> **WHAT YOU HAVE TO DO**:
In the records below, find every line with the word "Bernac" and copy it.

> **THE DATA**:
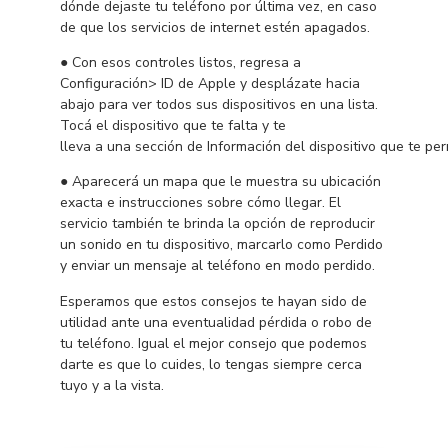
dónde dejaste tu teléfono por última vez, en caso
de que los servicios de internet estén apagados.
● Con esos controles listos, regresa a
Configuración> ID de Apple y desplázate hacia
abajo para ver todos sus dispositivos en una lista.
Tocá el dispositivo que te falta y te
lleva a una sección de Información del dispositivo que te pe
● Aparecerá un mapa que le muestra su ubicación
exacta e instrucciones sobre cómo llegar. El
servicio también te brinda la opción de reproducir
un sonido en tu dispositivo, marcarlo como Perdido
y enviar un mensaje al teléfono en modo perdido.
Esperamos que estos consejos te hayan sido de
utilidad ante una eventualidad pérdida o robo de
tu teléfono. Igual el mejor consejo que podemos
darte es que lo cuides, lo tengas siempre cerca
tuyo y a la vista.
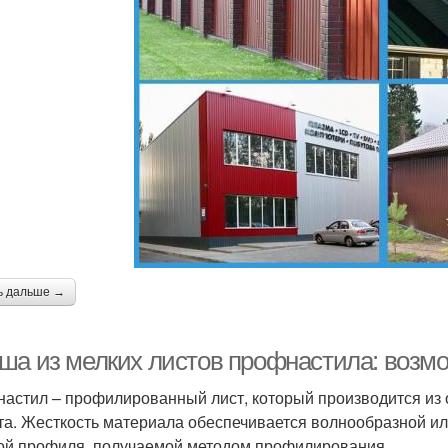
ь дальше →
ша из мелких листов профнастила: возм
астил – профилированный лист, который производится из 
та. Жесткость материала обеспечивается волнообразной ил
й профиля, получаемой методом профилирования.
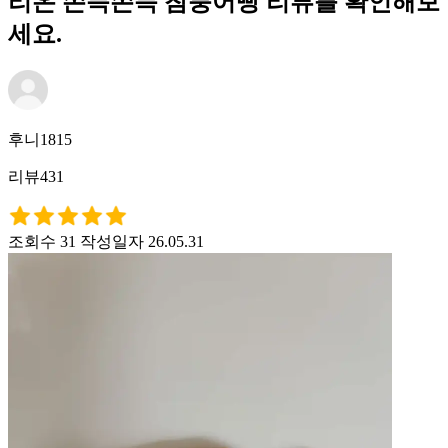
리온 쫀득쫀득 참붕어빵 리뷰를 확인해보
세요.
후니1815
리뷰431
조회수 31
작성일자 26.05.31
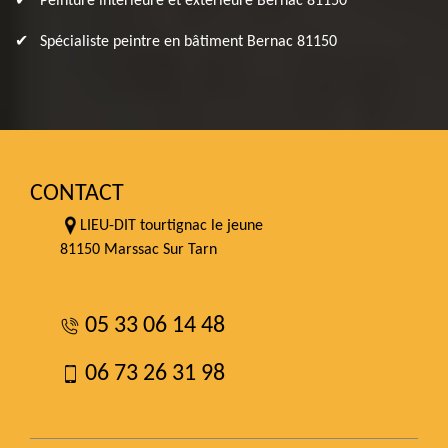
Peinture intérieure et extérieure Bernac 81150
Spécialiste peintre en bâtiment Bernac 81150
CONTACT
LIEU-DIT tourtignac le jeune
81150 Marssac Sur Tarn
05 33 06 14 48
06 73 26 31 98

> **RESPONSE TO THE EXERCISE**:
Peinture intérieure et extérieure Bernac 81150
Spécialiste peintre en bâtiment Bernac 81150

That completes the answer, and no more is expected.